= Zoran Kurteš =

Serbian handball player and coach (1965-2010)

Zoran Kurteš (Serbian Cyrillic: Зopан Куртeш; December 23, 1965 – May 7, 2010) was a Serbian team handball player and coach.

Zoran Kurteš died at the age of 44 after a cardiac arrest in Mamaia, Romania. At the time of his death he was the coach of HCM Constanța, a team with excellent results during his stewardship. He was coaching in Romania since September 29, 2008.

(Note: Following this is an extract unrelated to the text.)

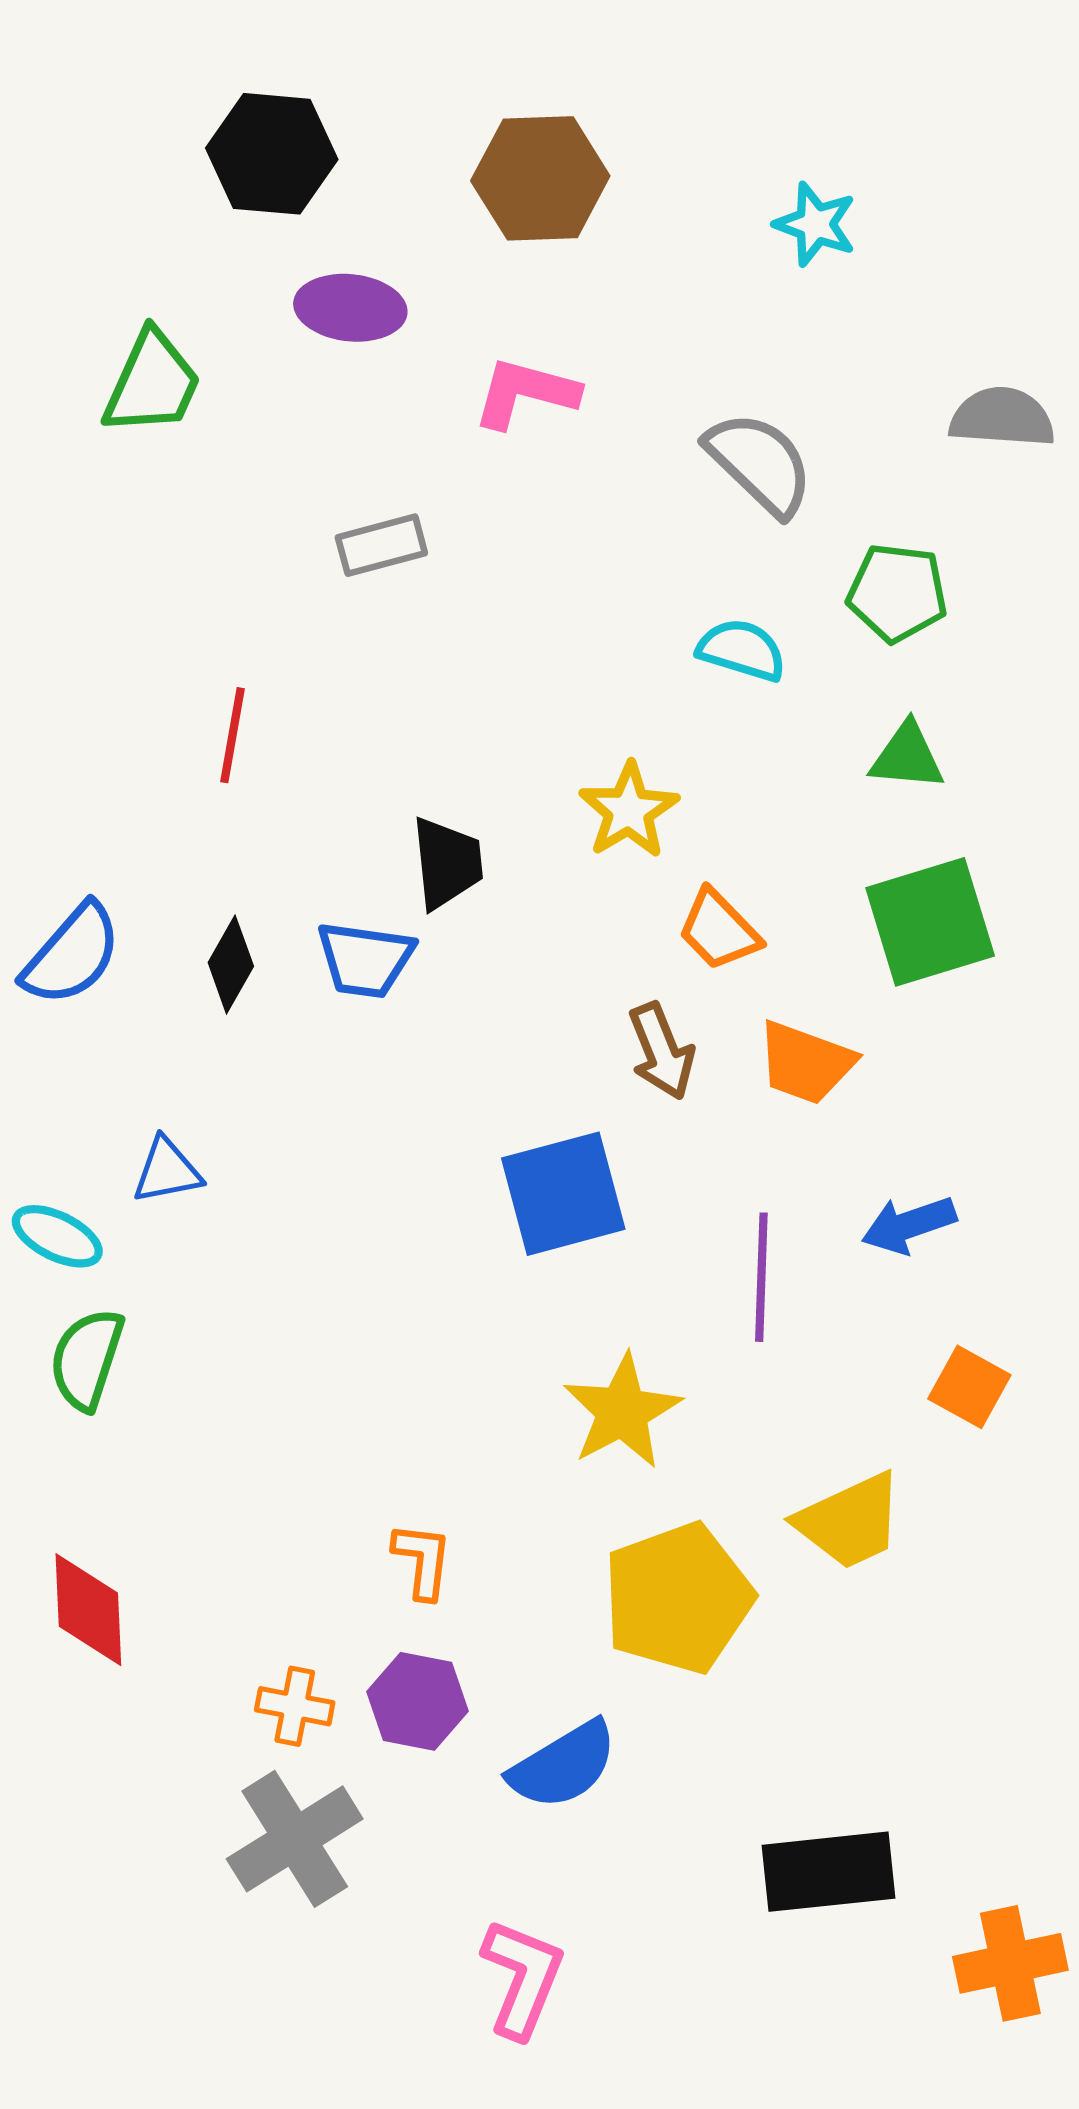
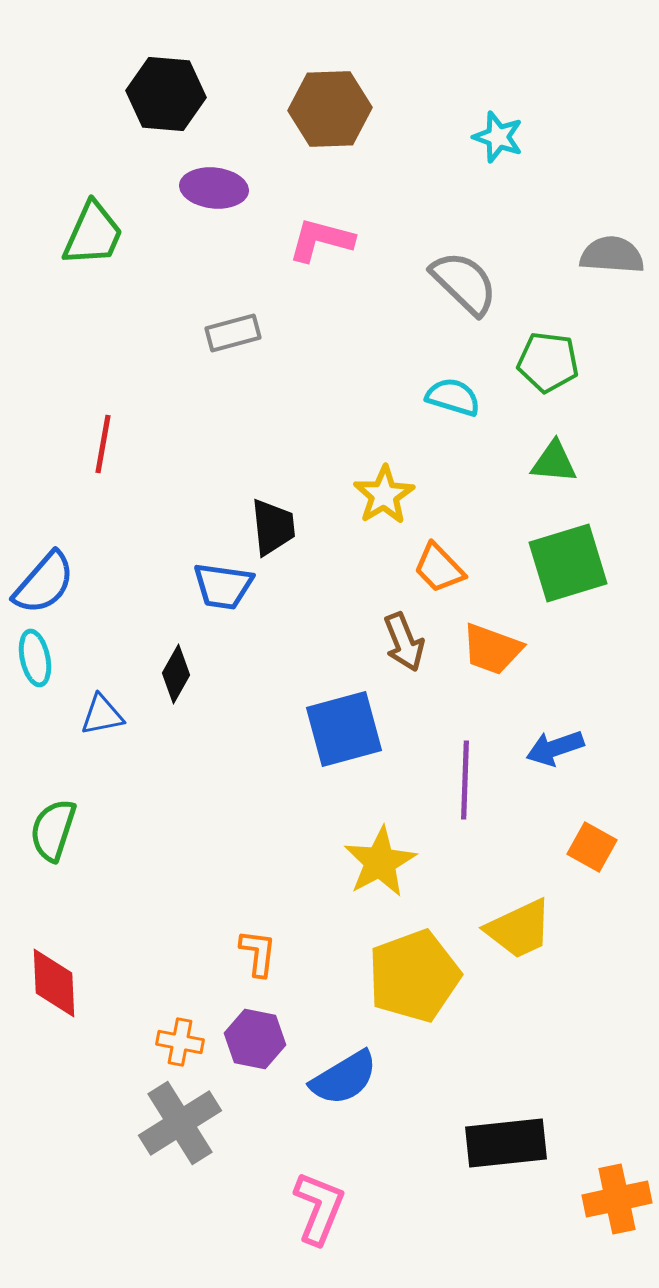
red line: (232, 735) -> (103, 444), moved
black diamond: (231, 964) -> (176, 674), moved
cyan ellipse: (57, 1236) -> (35, 658), moved, turned 52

He was married with two children, his family living in Novi Sad.

==Playing career==
Zoran Kurteš was a team handball player until he became a coach. He played 11 seasons for RK Jugović in the Serbian League.

==Coaching career==

===Clubs===
- SRB RK Jugović
- SRB RK Sintelon
- SRB RK Crvenka
- SRB RK Partizan
- SRB RK Vojvodina
- HUN SC Pick Szeged
- EGY Al Ahly
- ROU HCM Constanța

===National Teams===
- SRB Serbia

==Achievements==

===Clubs===
- Serbian League: 3 times
- Serbian Cup: 3 times
- Egyptian League: 1 times
- Romanian League: 2 times
- EHF Challenge Cup: Semifinals (with RK Partizan)
- EHF Cup Winners' Cup: Semifinals (with RK Partizan)
- EHF Champions League: 1/8 (with SC Pick Szeged), 1/8 (with HCM Constanța)

===National Teams===
- 2003 World Men's Handball Championship: 8th place (with Serbia)

==Death==
Zoran Kurteš started to feel ill on the evening of May 7, 2010, in his hotel room in the seaside resort of Mamaia. A friend of his called 112. In about 7 minutes a SMURD ambulance arrived at the Flora Hotel. At 11 pm, after almost an hour of attempted resuscitation, Zoran died. The cause of death was cardiac arrest.